HOW THE WEST WAS WRITTEN
The Life and Times of James H. Gray
By Brian Brennan
Fifth House Publishers
226 pp., $24.95
Review by Frank Moher
My father, who was a sportswriter in Alberta for about three decades beginning in the late 1930s, had a simple brush-off for some of the young journalists who started popping up late in his life: “bush-league,” he’d call them.
I’m not sure exactly what it was about them that irritated him, but I expect it had something to do with a certain heartlessness in their writing, and the fact that they regarded journalism as a “profession,” like being a doctor or an accountant. Their jobs and their lives were not one.
James Gray wasn’t bush-league.
Gray was of an even earlier vintage than my Dad. As Calgary author (and sometime backofthebook.ca contributor) Brian Brennan tells us in this valuable, astute biography, Gray-the-man and Gray-the-newspaperman were both products of the depression. Born in 1906 to an alcoholic father and illiterate mother, he grew up from age five in the north end of Winnipeg. By 1931, he was living on unemployment relief with a young family of his own when he came across some back issues of the American Mercury and decided to submit a freelance article on horse doping. He had no writing experience, but, as he later wrote, “The libraries were full of books by the unqualified — Joseph Conrad, Mark Twain, Robert Service . . . .”
The horse doping article never ran, but an encouraging note from an editor set Gray on his life course. And if he never quite wrote himself into the Conrad/Twain/Service pantheon, he did proceed, after a long stint at the Winnipeg Free Press (which provides Brennan with some of his best, Front Page-esque material), to pioneer the position of popular historian in Canada. His first book, The Winter Years, about the Depression on the Prairies (and imagine trying to sell that topic to Toronto publishers), firmly marked his territory: western Canada and its people.
Unlike his fellow pioneer, Pierre Berton, whose books eventually became not-very-subtle exercises in national propaganda, Gray preferred the human to the monumental; no myth-maker he. In fact, in books like The Boy from Winnipeg and Troublemaker!, his focus narrowed to perhaps his best subject: himself.

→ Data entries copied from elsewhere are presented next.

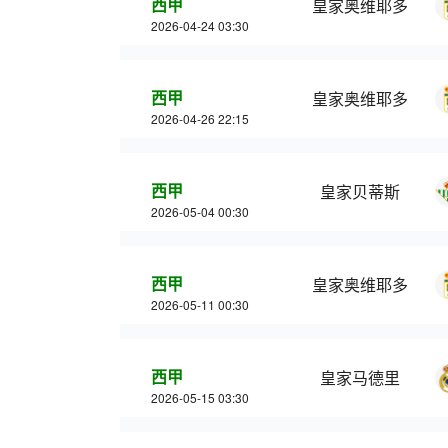
西甲
皇家奥维耶多
2026-04-24 03:30
西甲
皇家奥维耶多
2026-04-26 22:15
西甲
皇家贝蒂斯
2026-05-04 00:30
西甲
皇家奥维耶多
2026-05-11 00:30
西甲
皇家马德里
2026-05-15 03:30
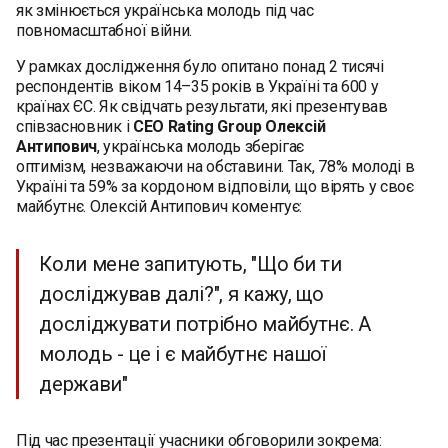
як змінюється українська молодь під час
повномасштабної війни.
У рамках дослідження було опитано понад 2 тисячі
респондентів віком 14–35 років в Україні та 600 у
країнах ЄС. Як свідчать результати, які презентував
співзасновник і
CEO Rating Group Олексій
Антипович
, українська молодь зберігає
оптимізм, незважаючи на обставини. Так, 78% молоді в
Україні та 59% за кордоном відповіли, що вірять у своє
майбутнє. Олексій Антипович коментує:
Коли мене запитують, "Що би ти
досліджував далі?", я кажу, що
досліджувати потрібно майбутнє. А
молодь - це і є майбутнє нашої
держави"
‍Під час презентації учасники обговорили зокрема:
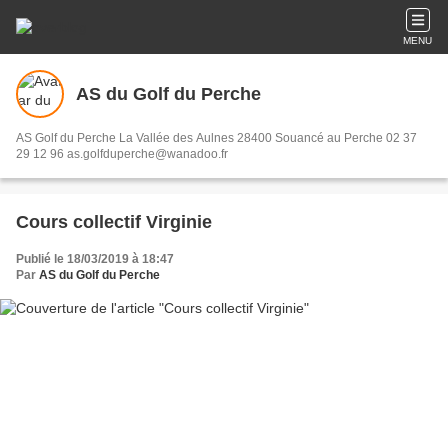
MENU
AS du Golf du Perche
AS Golf du Perche La Vallée des Aulnes 28400 Souancé au Perche 02 37
29 12 96 as.golfduperche@wanadoo.fr
Cours collectif Virginie
Publié le 18/03/2019 à 18:47
Par
AS du Golf du Perche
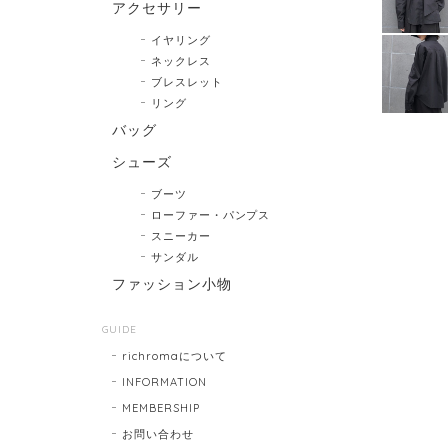
アクセサリー
イヤリング
ネックレス
ブレスレット
リング
バッグ
シューズ
ブーツ
ローファー・パンプス
スニーカー
サンダル
ファッション小物
GUIDE
richromaについて
INFORMATION
MEMBERSHIP
お問い合わせ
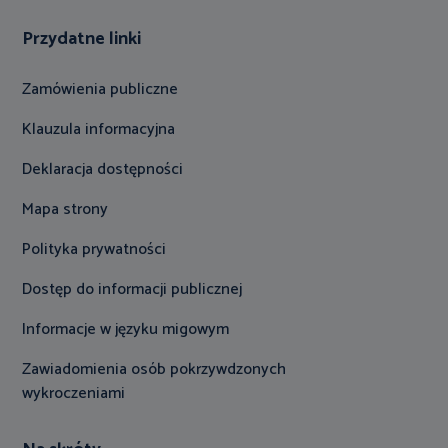
Przydatne linki
Zamówienia publiczne
Klauzula informacyjna
Deklaracja dostępności
Mapa strony
Polityka prywatności
Dostęp do informacji publicznej
Informacje w języku migowym
Zawiadomienia osób pokrzywdzonych
wykroczeniami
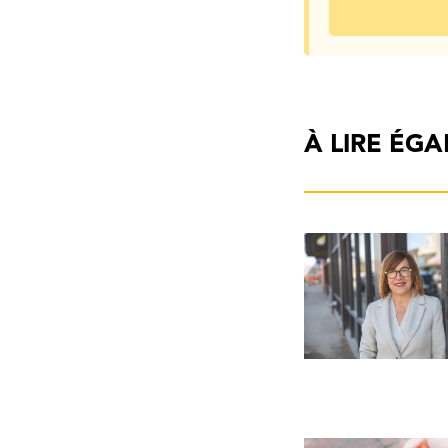
À LIRE ÉG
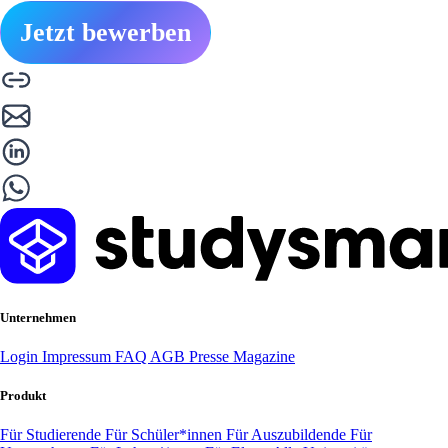
Jetzt bewerben
Unternehmen
Login
Impressum
FAQ
AGB
Presse
Magazine
Produkt
Für Studierende
Für Schüler*innen
Für Auszubildende
Für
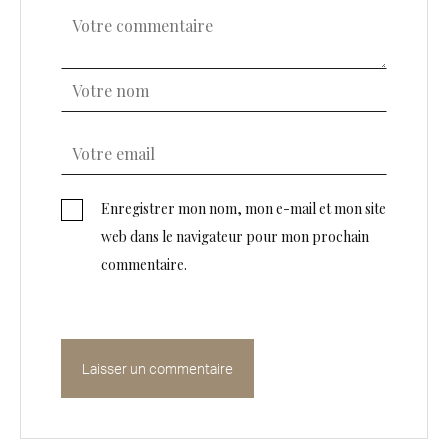
Enregistrer mon nom, mon e-mail et mon site
web dans le navigateur pour mon prochain
commentaire.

In either mode, historian or memoirist, he was a terrific stylist, ideas and good humour whipping through his sentences. “That I should ever have been among those who agonized over enlisting certainly contradicts the theory of the dominance of environmental influences,” he writes in Troublemaker!, a sort of autobiographical pout-pourri. “A boy of eight when the First World War started, I had my childhood enthusiasm for war and the trappings of military display neutralized, rather painfully at times, by the anti-war attitude of my father. A one-armed, forty-five-year-old father of three, he would have been conscription-proof if the German navy had sailed up the Red River to Winnipeg. Yet he was adamantly opposed to the war from the beginning . . . . The schools of the First World War were handy disposal sites for leftover propaganda, and I soon learned that the better part of valour was never to let my father catch me with it.”
Biographer Brennan doesn’t write with the same high-spirits as his subject, but his book is a neat stitching together of original research and Gray’s self-anatomy, always treated with appropriate scepticism. How the West was Written reminds us just what a seminal figure in western Canadian literature James H. Gray was; unassumingly, he wrote an entire culture into being, and in the process validated the experience of its people.